L'interruption volontaire de grossesse (IVG) est un sujet délicat et complexe, enraciné dans l'histoire de la société et la législation française et mondiale. L'évolution de l'IVG témoigne de pratiques clandestines transformées en techniques modernes, soutenues par des étapes législatives cruciales qui ont conduit à sa démocratisation. Ce droit fondamental, durement acquis par les femmes, continue de susciter des débats éthiques, moraux et sociaux, rendant sa protection essentielle.
Les Pratiques Anciennes et les Clés de l'Histoire de l'IVG
Avant la légalisation et l'avènement des techniques modernes, les femmes recouraient à l'interruption de grossesse de manière clandestine et souvent dangereuse. Ces méthodes traditionnelles incluaient :
Méthodes Traditionnelles : Utilisation d'herbes et de plantes abortives comme le persil, la rue ou la belladone, dangereuses et peu fiables.

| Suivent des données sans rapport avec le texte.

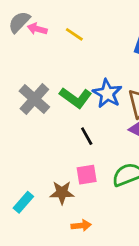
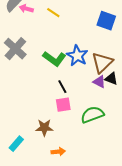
gray cross: (34, 99) -> (15, 49), moved
pink square: (87, 175) -> (63, 105), moved
cyan rectangle: (23, 202) -> (16, 144), moved

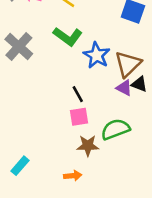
green L-shape: (54, 59) -> (68, 36), moved
brown star: (44, 128) -> (88, 146), moved

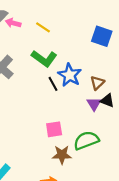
brown triangle: (128, 64) -> (97, 83), size x0.6
purple triangle: (124, 88) -> (94, 104), turned 32
black line: (78, 94) -> (53, 84), moved

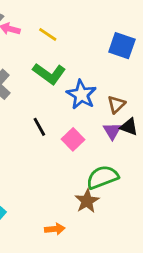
black line: (53, 84) -> (39, 127), moved
pink square: (54, 129) -> (73, 139), moved, turned -35
brown star: (62, 155) -> (87, 201), moved, turned -30

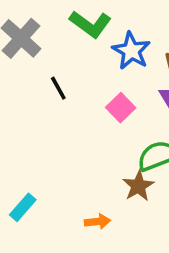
black line: (39, 127) -> (58, 88), moved

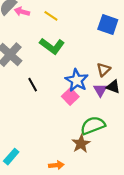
blue star: (131, 51) -> (77, 80), moved

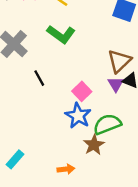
brown triangle: (104, 70) -> (119, 61), size x1.5
blue star: (77, 80) -> (78, 116), moved

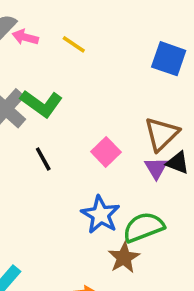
green L-shape: (61, 34) -> (41, 104), moved
pink square: (82, 91) -> (106, 152), moved

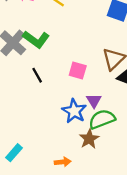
pink square: (106, 152) -> (78, 71), turned -30
purple triangle: (156, 168) -> (94, 101), moved

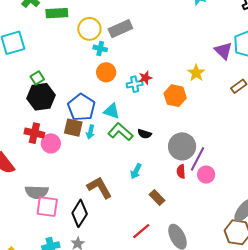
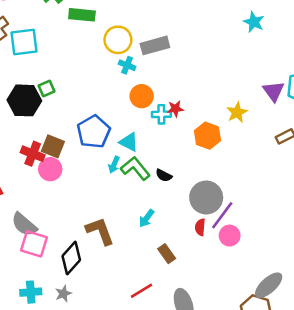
orange circle: (106, 72) -> (142, 96), moved
black hexagon: (41, 97) -> (24, 100), moved
brown square: (73, 128) -> (53, 146), moved
cyan arrow: (90, 132) -> (114, 165), moved
gray semicircle: (37, 192) -> (24, 224), turned 30

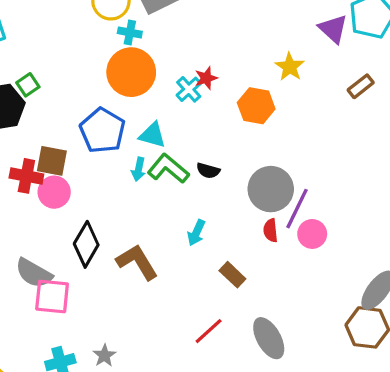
orange circle: (142, 96) -> (131, 72), moved, size x1.5
cyan cross: (161, 114) -> (189, 89), turned -30
black diamond: (71, 258) -> (86, 244), moved

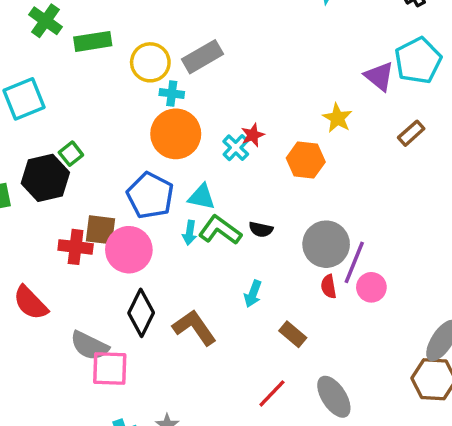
pink circle: (54, 192) -> (129, 250), moved, size x1.4

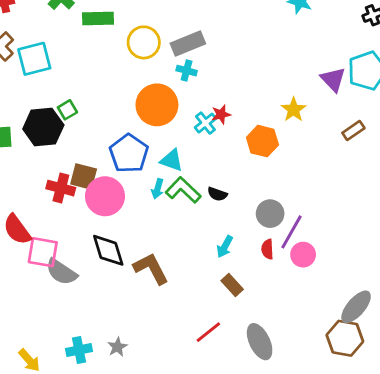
cyan cross: (172, 93) -> (187, 71), moved
gray circle: (326, 244) -> (270, 214), size x0.7
cyan arrow: (253, 294) -> (225, 247), moved
black diamond: (141, 313) -> (108, 250), turned -51
pink square: (110, 368) -> (43, 252), moved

L'insertion d'objets pointus ou d'aiguilles, entraînait des risques d'infections graves ou d'hémorragies internes, souvent mortelles.
Méthodes Chimiques et Pharmaceutiques : Ingestion de substances chimiques comme le plomb ou le phosphore, avec des conséquences tragiques pour la santé.
Intervention Manuelle : Les « faiseuses d’anges », sans formation médicale, pratiquaient des avortements clandestins, exposant les femmes à de nombreux risques.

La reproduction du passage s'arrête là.